The Mood Disorder Questionnaire (MDQ) is an established screening tool for bipolar spectrum disorders (BSD), but has not been validated in diverse populations and the best scoring method remains uncertain. This study assessed diagnostic validity of the MDQ among Anabaptists, an underserved population frequently involved in genetic research. 161 participants completed the MDQ and were diagnosed by a best-estimate final diagnosis (BEFD). Diagnostic agreements between alternate MDQ scoring methods and the BEFD were quantified using Cohen's Kappa (κ), sensitivity (α), and specificity (β). Scoring criteria evaluated included >7 simultaneous symptoms and at least moderate impairment, >7 simultaneous symptoms, with at least mild impairment, >7 symptoms only, with no further requirement, and three novel scoring methods that require >5 symptoms or fewer.

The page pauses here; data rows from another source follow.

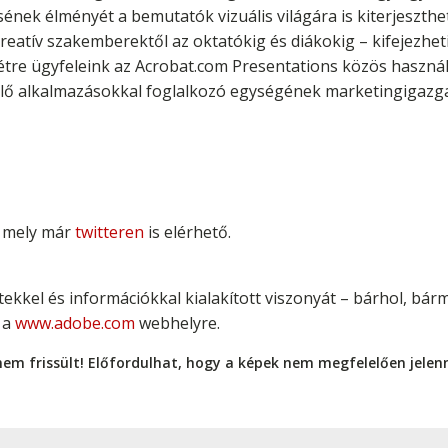
nek élményét a bemutatók vizuális világára is kiterjeszthe
reatív szakemberektől az oktatókig és diákokig – kifejezheti
étre ügyfeleink az Acrobat.com Presentations közös használa
lő alkalmazásokkal foglalkozó egységének marketingigazg
, mely már
twitteren
is elérhető.
etekkel és információkkal kialakított viszonyát – bárhol, bá
 a
www.adobe.com
webhelyre.
nem frissült! Előfordulhat, hogy a képek nem megfelelően jele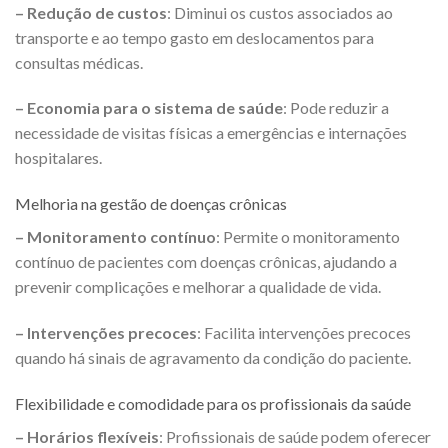
– Redução de custos
: Diminui os custos associados ao
transporte e ao tempo gasto em deslocamentos para
consultas médicas.
– Economia para o sistema de saúde
: Pode reduzir a
necessidade de visitas físicas a emergências e internações
hospitalares.
Melhoria na gestão de doenças crônicas
– Monitoramento contínuo
: Permite o monitoramento
contínuo de pacientes com doenças crônicas, ajudando a
prevenir complicações e melhorar a qualidade de vida.
– Intervenções precoces
: Facilita intervenções precoces
quando há sinais de agravamento da condição do paciente.
Flexibilidade e comodidade para os profissionais da saúde
– Horários flexíveis
: Profissionais de saúde podem oferecer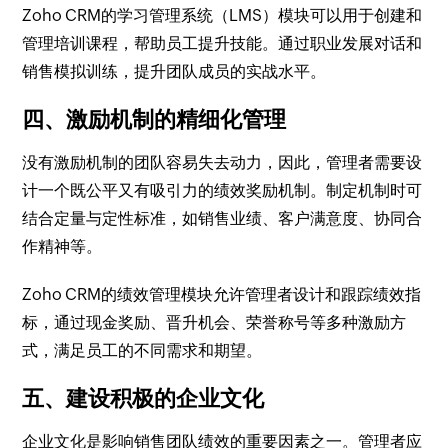
Zoho CRM的学习管理系统（LMS）模块可以用于创建和
管理培训课程，帮助员工提升技能。通过职业发展对话和
销售模拟训练，提升团队成员的实战水平。
四、激励机制的精细化管理
没有激励机制的团队容易失去动力，因此，管理者需要设
计一个既公平又有吸引力的绩效奖励机制。制定机制时可
结合定量与定性标准，如销售业绩、客户满意度、协同合
作精神等。
Zoho CRM的绩效管理模块允许管理者设计和跟踪绩效指
标，通过现金奖励、晋升机会、荣誉称号等多种激励方
式，满足员工的不同需求和期望。
五、建设积极的企业文化
企业文化是影响销售团队绩效的重要因素之一。管理者应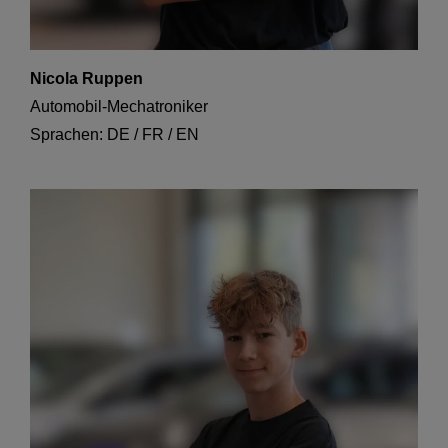
Nicola Ruppen
Automobil-Mechatroniker
Sprachen: DE / FR / EN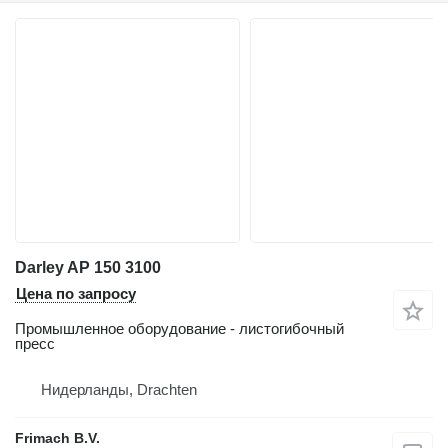
Darley AP 150 3100
Цена по запросу
Промышленное оборудование - листогибочный
пресс
Нидерланды, Drachten
Frimach B.V.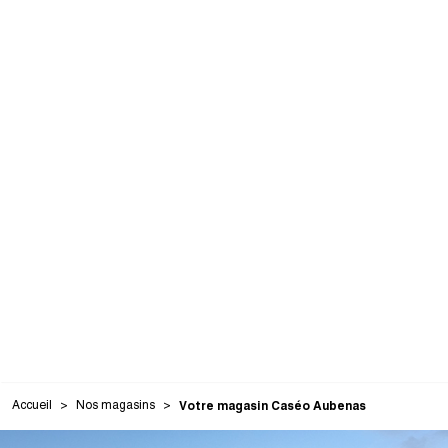
Accueil
Nos magasins
Votre magasin Caséo Aubenas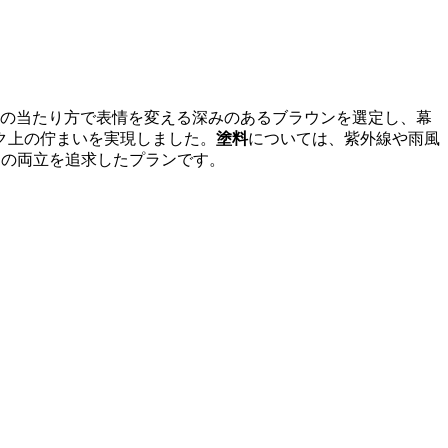
の当たり方で表情を変える深みのあるブラウンを選定し、幕
ク上の佇まいを実現しました。
塗料
については、紫外線や雨風
」の両立を追求したプランです。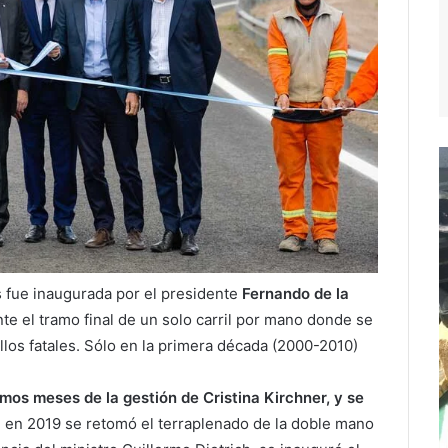
 fue inaugurada por el presidente
Fernando de la
te el tramo final de un solo carril por mano donde se
los fatales. Sólo en la primera década (2000-2010)
imos meses de la gestión de Cristina Kirchner, y se
 en 2019 se retomó el terraplenado de la doble mano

Diagnostic agreement varied. The original method proved most specific but had the lowest κ and sensitivity. κ increased with more liberal scoring criteria, reaching a maximum under the lower-threshold symptom methods, with little loss of specificity in the 5-symptom method. Decreasing the symptom threshold below 5 conferred little or no benefit. These results support the diagnostic validity of the MDQ among this Anabaptist sample and suggest that a 5-symptom scoring method may increase diagnostic sensitivity in populations at high risk for bipolar disorder.

中文翻译:

情绪障碍问卷(MDQ)作为针对洗礼人群中双相谱障碍的筛查工具的有效性。

情绪障碍问卷(MDQ)是一种用于双相谱障碍(BSD)的成熟筛查工具,但尚未在各种人群中得到验证,最佳评分方法仍然不确定。这项研究评估了惯常主义者中MDQ的诊断有效性,惯常主义者是经常参与基因研究的服务不足的人群。161名参与者完成了MDQ,并通过最佳估计最终诊断(BEFD)被诊断。使用Cohen的Kappa(κ),敏感性(α)和特异性(β)来量化MDQ评分方法与BEFD之间的诊断一致性。评估的评分标准包括> 7个同时出现的症状和至少中度障碍,> 7个同时出现的症状,至少有轻度障碍,仅> 7个症状,没有进一步的要求以及三种新颖的评分方法要求> 5个症状或更少。诊断协议各不相同。原始方法证明是最特异性的,但κ和灵敏度最低。κ随着评分标准的提高而增加,在较低阈值的症状方法中达到最大值,而在5-症状方法中特异性损失很小。将症状阈值降低到5以下几乎没有好处。这些结果支持该再洗礼样本中MDQ的诊断有效性,并提示5症状评分方法可能会增加双相情感障碍高风险人群的诊断敏感性。在5症状法中几乎没有特异性丧失。将症状阈值降低到5以下几乎没有好处。这些结果支持该再洗礼样本中MDQ的诊断有效性,并表明5症状评分方法可能会增加双相情感障碍高风险人群的诊断敏感性。在5症状法中几乎没有特异性丧失。将症状阈值降低到5以下几乎没有好处。这些结果支持该再洗礼样本中MDQ的诊断有效性,并表明5症状评分方法可能会增加双相情感障碍高风险人群的诊断敏感性。